Pourquoi et comment les Etats-Unis devraient continuer d’accepter l’immigration
Une majorité d’américains n’étant pas opposés à l’immigration, les dirigeants s’alignent sur l’opinion publique, y compris Trump.
Depuis l’élection de Donald Trump – qui s’est entre autres jouée autour de la question du « mur » à la frontière mexicaine – beaucoup s’inquiètent des nouvelles dispositions restreignant l’immigration vers les Etats-Unis, et pas seulement l’immigration clandestine : la récente annonce de réforme des visas E1 et E2 pour les Français a par exemple provoqué de fortes inquiétudes. Voilà au contraire quelques raisons pour ne pas trop s’en faire.
Tout d’abord, les USA ont toujours été une terre d’immigration, et à chaque fois que quelqu’un s’est élevé contre cet état de fait… ça n’a en rien empêché l’immigration de continuer. Certes, elle continue de manière plus ou moins contrôlée en fonction des époques et des ressortissants qui tentent de passer les frontières. Mais sur le principe, ça continue. D’ailleurs, selon le dernier sondage Gallup, 27% des américains sont favorables à plus d’immigration, ce qui est un record absolu. Et 37% sont favorables à ce que le niveau demeure le même. A l’opposé, seuls 35% des citoyens sont favorables à une baisse de l’immigration. Cette tendance a emmené à deux signaux politiques remarqués.
Chez les Démocrates : lors de sa première campagne présidentielle, Hillary Clinton s’était par exemple déclarée favorable à un renforcement des contrôles des entreprises pour traquer les employeurs qui embauchent les clandestins, à qui elle souhaitait qu’on refuse également des papiers d’identité comme le permis de conduire. Il y a 4 ans, lors de sa seconde tentative, Mme Clinton s’était excusée d’avoir dit cela. Une forte personnalité comme Bernie Sanders n’était pas non plus très favorable à l’immigration clandestine, qu’il voyait surtout comme une sorte de complot capitaliste pour faire baisser les salaires. Lui aussi est moins aujourd’hui moins ferme sur le sujet. Le Parti Démocrate semble dorénavant plutôt favorable à une régularisation des clandestins et traite assez facilement de « fasciste » ceux qui s’y opposent, à commencer par l’actuel locataire de la Maison-Blanche.

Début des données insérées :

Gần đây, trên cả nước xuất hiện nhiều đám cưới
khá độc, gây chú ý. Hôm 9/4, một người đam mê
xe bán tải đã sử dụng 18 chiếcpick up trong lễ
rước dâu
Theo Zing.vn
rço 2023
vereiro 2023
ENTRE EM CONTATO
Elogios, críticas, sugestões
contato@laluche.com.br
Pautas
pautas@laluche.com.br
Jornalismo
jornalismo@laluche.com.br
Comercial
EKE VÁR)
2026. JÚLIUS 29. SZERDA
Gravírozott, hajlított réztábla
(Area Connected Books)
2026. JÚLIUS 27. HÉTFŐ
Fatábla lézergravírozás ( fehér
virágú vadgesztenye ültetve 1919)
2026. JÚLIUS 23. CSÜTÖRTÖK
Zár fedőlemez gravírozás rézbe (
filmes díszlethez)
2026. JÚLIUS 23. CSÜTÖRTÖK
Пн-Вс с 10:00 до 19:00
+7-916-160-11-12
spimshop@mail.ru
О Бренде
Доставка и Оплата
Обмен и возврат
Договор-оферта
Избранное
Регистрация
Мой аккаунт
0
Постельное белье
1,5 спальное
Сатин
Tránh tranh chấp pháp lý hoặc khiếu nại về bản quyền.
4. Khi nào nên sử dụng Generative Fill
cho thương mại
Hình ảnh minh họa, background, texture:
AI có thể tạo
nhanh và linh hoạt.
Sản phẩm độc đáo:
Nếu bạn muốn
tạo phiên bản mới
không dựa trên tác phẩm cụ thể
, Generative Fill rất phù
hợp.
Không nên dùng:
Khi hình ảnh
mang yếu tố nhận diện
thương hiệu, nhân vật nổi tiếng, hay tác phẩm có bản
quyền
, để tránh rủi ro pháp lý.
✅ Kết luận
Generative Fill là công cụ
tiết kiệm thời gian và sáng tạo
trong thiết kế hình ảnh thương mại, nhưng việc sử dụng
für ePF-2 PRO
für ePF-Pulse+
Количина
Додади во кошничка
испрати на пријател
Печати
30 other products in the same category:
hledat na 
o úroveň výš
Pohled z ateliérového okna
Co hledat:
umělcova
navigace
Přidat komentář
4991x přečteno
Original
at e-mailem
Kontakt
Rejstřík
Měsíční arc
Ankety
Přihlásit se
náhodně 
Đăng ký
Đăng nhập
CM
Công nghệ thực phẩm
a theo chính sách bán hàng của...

Justement, du côté de Donald Trump ça évolue aussi. Malgré la non-construction du « mur », sa politique de fermeté face aux clandestins semble fonctionner : il y a de moins en moins d’arrestations aux frontières, car les candidats à l’immigration illégale semblent avoir compris le message.
Mais Donald Trump lit les mêmes sondages, et s’il est archi-propriétaire des voix des électeurs hostiles à l’immigration… il peut aussi bien constater que ça ne lui donnera pas une majorité. Il pourrait même avoir cette fois besoin d’un peu plus de voix provenant des minorités ethniques afin d’être réélu. Donc il sera peut-être plus prudent sur le sujet.
Le président pourrait aussi, en contrepartie, être plus modéré que par le passé sur la question de l’immigration légale… ceci compensant cela. Son plan évoqué en mai dernier, promettait de recentrer cette immigration légale vers une « immigration au mérite », favorisant moins les regroupements familiaux que l’arrivée de personnes « jeunes et éduquées ». Au quel cas on pourra peut-être dire adieu à la « loterie pour la carte verte », mais il serait au contraire très surprenant que la Maison-Blanche s’en prennent aux investisseurs étrangers, par exemple.
Les grandes lignes de ce plan ont été présentées en septembre aux sénateurs républicains par le conseiller spécial (et gendre présidentiel) Jared Kushner. Il n’a pas eu beaucoup de succès avec les sénateurs, mais il semble toutefois que le contenu se confirme en faveur d’une augmentation de l’immigration légale, ce qui serait ainsi un tournant stratégique de la politique de Donald Trump.
La faisabilité des réformes dépendra certainement des possibilités de trouver un consensus au Congrès sur un point OU sur l’autre, car si la réforme mélange immigration légale et immigration illégale… ce sera beaucoup plus difficile de mettre les Démocrates d’accord avec les Républicains ! Mais pour ce qui est de l’immigration légale, elle n’a en tout cas pas décliné en quatre ans, et il semble ainsi qu’il y ait beaucoup moins de menaces qu’il y a quatre ans.